Bellarmine sighed. "Suppose I showed you evidence."
 

Galileo scoffed. "Where, in the Holy Bible?"

"No," Bellarmine said very quietly. "In Instruments perhaps ultimately not unlike your telescope – Instruments that offer vision far deeper than your telescope. Dangerous Instruments – far more dangerous than your telescopes." He wrung his hands. "I had hoped not to have to speak to you of this. But I see there is no other way."

Galileo shuddered. "You are speaking to me again of torture? Of burning out my eyes?"

"No, not of torture – at least, not of physical torture, I assure you," Bellarmine replied. "I would invite you to accompany me on a journey."

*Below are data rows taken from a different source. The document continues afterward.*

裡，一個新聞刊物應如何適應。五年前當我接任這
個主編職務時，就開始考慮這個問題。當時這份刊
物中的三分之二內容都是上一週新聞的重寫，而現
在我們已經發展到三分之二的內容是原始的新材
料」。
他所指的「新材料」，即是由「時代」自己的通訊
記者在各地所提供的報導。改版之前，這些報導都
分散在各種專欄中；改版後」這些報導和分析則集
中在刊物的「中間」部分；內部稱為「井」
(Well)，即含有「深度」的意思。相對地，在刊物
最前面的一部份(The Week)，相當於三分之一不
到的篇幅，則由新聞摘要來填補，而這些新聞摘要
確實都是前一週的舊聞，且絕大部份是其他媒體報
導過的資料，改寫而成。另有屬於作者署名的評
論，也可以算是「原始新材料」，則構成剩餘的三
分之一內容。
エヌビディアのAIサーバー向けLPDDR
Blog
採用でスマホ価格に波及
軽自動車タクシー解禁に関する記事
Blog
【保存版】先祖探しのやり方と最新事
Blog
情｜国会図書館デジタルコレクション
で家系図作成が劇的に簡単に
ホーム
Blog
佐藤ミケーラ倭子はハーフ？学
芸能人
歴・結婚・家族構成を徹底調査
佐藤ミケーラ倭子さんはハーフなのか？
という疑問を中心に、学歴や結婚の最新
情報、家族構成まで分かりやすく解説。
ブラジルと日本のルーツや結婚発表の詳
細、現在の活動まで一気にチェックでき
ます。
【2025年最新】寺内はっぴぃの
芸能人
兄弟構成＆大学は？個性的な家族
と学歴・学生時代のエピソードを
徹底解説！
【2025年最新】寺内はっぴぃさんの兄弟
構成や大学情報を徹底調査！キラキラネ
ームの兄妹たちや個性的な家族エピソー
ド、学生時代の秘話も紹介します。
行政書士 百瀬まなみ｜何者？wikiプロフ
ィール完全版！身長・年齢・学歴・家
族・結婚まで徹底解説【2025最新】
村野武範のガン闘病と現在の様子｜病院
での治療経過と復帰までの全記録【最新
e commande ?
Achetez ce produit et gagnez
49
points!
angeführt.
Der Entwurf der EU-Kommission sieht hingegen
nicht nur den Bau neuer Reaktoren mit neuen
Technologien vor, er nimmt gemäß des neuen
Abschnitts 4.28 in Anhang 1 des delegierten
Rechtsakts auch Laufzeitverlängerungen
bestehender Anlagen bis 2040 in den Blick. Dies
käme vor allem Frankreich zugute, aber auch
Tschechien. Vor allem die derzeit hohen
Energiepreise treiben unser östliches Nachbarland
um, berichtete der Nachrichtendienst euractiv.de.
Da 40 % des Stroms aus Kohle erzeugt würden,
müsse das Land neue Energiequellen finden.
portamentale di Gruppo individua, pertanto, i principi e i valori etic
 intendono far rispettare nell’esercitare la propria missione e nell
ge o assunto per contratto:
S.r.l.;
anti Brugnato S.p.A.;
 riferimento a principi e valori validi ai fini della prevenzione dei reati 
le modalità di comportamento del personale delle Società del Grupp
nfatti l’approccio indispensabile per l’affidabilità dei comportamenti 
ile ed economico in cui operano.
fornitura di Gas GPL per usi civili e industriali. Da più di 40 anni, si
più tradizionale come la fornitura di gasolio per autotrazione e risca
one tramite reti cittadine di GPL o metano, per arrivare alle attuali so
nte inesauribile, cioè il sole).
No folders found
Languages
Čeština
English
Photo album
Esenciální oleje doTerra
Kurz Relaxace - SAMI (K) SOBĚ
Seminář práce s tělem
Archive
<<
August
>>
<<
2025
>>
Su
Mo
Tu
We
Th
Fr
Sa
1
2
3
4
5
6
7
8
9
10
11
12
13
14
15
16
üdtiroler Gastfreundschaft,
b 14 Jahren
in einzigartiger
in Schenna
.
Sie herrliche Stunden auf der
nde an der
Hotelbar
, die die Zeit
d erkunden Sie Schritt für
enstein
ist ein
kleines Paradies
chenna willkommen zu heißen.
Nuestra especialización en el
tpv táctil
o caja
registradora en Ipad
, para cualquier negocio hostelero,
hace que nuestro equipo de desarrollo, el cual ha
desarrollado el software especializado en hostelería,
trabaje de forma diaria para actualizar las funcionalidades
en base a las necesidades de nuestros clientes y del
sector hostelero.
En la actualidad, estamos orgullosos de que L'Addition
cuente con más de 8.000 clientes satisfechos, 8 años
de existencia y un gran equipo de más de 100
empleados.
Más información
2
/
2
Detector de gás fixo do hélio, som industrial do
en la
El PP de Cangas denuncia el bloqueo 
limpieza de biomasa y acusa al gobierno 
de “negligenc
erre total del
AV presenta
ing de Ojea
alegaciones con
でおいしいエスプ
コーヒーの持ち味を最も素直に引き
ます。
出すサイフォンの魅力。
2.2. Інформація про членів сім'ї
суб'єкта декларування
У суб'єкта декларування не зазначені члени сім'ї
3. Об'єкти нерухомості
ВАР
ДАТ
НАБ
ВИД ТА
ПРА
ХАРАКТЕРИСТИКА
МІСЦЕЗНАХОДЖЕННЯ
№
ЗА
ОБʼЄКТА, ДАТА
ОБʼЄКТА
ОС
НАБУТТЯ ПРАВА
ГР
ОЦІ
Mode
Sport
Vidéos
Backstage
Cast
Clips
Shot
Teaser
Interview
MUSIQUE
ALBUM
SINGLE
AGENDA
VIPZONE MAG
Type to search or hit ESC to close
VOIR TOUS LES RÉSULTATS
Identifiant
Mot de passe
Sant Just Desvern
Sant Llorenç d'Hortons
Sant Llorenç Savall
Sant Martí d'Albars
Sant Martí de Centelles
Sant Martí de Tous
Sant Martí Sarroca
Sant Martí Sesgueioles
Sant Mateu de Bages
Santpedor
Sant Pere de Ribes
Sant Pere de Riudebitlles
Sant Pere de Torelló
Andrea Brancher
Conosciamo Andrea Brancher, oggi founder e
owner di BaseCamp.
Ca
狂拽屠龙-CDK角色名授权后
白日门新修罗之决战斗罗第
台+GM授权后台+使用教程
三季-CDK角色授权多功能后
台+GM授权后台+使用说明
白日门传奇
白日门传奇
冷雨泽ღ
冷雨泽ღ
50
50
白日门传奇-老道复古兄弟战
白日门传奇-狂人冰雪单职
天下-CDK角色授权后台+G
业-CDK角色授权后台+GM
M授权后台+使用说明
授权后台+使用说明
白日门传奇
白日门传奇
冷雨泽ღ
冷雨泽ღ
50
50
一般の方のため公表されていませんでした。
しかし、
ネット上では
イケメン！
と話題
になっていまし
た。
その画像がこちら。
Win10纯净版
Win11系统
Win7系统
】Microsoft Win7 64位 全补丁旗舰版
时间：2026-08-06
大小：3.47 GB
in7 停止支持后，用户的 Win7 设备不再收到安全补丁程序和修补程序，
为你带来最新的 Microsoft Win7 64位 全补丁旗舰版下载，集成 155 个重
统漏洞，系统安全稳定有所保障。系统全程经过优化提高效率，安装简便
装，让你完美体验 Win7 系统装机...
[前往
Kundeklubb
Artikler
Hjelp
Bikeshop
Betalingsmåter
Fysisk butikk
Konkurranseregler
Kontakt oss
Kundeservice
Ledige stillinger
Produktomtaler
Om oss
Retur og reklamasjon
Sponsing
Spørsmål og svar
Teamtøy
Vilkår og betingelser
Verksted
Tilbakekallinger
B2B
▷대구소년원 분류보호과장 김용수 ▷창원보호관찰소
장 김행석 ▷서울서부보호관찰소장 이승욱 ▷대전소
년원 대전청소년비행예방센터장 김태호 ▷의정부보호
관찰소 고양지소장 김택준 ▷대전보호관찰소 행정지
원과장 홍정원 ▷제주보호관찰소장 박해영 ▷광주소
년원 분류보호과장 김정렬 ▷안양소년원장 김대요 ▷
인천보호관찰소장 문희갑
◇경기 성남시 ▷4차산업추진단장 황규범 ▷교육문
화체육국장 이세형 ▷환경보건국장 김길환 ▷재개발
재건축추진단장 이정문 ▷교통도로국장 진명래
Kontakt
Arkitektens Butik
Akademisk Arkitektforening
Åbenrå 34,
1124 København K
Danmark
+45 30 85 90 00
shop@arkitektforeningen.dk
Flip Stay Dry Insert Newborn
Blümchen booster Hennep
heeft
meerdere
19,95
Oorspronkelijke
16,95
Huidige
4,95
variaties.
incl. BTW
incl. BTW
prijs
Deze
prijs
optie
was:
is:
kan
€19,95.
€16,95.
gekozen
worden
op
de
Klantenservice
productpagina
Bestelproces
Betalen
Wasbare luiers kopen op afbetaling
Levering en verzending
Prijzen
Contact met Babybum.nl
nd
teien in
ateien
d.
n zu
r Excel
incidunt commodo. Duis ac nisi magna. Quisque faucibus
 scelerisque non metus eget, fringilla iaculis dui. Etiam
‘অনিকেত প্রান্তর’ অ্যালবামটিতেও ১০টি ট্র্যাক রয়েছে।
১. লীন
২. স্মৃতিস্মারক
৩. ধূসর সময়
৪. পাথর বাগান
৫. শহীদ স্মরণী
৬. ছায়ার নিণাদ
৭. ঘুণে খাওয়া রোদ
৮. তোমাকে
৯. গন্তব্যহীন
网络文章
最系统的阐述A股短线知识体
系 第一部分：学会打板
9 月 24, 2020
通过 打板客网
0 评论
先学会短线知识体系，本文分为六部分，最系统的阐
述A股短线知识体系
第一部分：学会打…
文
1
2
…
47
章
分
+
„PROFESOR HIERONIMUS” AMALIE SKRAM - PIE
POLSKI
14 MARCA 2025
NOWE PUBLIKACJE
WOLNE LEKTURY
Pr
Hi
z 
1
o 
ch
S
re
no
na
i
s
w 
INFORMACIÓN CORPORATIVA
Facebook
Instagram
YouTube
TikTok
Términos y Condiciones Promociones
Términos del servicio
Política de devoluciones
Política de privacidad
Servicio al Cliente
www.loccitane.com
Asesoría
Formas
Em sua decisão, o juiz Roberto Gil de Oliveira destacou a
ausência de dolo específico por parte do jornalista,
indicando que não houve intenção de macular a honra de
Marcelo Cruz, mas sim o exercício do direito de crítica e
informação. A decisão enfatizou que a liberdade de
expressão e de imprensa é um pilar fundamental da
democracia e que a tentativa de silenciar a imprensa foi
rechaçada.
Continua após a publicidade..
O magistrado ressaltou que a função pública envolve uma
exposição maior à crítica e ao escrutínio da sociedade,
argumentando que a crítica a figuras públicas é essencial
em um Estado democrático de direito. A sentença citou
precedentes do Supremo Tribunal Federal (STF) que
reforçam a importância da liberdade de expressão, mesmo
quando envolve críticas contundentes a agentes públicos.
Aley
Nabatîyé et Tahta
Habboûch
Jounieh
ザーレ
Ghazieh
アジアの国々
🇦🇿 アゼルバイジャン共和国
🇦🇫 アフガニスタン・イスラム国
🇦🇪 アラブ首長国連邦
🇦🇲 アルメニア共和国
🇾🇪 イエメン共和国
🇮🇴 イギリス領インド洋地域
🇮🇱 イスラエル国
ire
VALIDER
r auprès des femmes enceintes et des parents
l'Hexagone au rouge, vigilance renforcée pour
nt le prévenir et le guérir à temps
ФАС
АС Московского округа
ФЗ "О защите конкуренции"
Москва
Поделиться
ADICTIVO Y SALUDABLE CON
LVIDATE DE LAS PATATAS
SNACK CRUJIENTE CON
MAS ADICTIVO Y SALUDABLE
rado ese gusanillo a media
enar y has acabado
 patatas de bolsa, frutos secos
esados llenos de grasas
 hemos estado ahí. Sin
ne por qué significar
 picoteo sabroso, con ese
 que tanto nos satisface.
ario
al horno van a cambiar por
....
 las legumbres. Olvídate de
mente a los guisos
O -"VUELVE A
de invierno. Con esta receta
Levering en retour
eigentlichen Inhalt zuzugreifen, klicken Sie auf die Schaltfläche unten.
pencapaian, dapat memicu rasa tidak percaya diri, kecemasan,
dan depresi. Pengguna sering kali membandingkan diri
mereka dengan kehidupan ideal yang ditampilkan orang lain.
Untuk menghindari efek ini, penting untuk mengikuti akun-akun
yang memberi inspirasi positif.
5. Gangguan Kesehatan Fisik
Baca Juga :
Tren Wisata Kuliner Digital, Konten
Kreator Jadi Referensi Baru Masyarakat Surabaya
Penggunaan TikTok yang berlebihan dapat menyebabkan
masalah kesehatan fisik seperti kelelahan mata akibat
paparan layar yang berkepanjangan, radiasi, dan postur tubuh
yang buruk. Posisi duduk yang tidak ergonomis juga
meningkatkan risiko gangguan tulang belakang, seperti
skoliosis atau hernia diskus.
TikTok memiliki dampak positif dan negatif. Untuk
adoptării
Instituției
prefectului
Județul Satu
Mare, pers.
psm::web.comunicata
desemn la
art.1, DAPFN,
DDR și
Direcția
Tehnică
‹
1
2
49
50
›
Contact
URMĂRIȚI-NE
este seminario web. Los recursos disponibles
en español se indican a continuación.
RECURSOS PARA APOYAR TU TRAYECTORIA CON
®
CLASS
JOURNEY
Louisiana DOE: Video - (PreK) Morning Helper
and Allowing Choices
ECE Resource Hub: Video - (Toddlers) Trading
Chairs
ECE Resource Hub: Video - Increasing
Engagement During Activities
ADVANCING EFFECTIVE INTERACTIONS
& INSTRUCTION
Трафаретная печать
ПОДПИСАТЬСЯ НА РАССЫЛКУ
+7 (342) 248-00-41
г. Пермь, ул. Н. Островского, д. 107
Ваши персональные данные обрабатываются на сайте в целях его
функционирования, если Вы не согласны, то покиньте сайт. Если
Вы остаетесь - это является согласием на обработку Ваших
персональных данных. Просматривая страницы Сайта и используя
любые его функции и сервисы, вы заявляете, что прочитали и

"To the torture room?" Galileo asked, still not convinced.

"To the city of Socrates, Plato, and Aristotle," Bellarmine replied. "To Athens."
 

***

Galileo complained every hour he was awake, which was most of the seven-day voyage by sea from Rome to Athens. "I don't like this kind of travel at this time of year," he said to Bellarmine after he had thrown up his latest meal overboard, "but I fear my life depends upon it."

"I am bringing you to Athens to learn," Bellarmine replied. "You of all people should welcome that."

Their ship entered the Port of Athens without incident. It bustled with international trade under Ottoman rule. Galileo was still complaining. "The Turks have telescopes, but to them they are just toys. They have no idea what they are looking at when they point them at the sky."

The two disembarked with Bellarmine's servant Ruggero – a priest about thirty with the build of a Swiss Guardsman who had accompanied them on the voyage. He carried Bellarmine's and Galileo's belongings, as well as a number of knives.

The weather was mild. "Our destination is about ten minutes on foot," Bellarmine said.

Galileo nodded. "I would welcome a walk on solid earth after all of those days at sea."

[Athens, 1615 AD]

They arrived at Hakam's coffee house about fifteen minutes later. Galileo had stopped several times to divest his sandals of pebbles. "They serve a wonderful heated beverage they call
kaweh
– which means 'vigor'," Bellarmine explained. "The taste is delicious, the aroma is from heaven, and it will indeed strengthen your constitution and sharpen your intellect."

Galileo smiled fully for the first time in a week.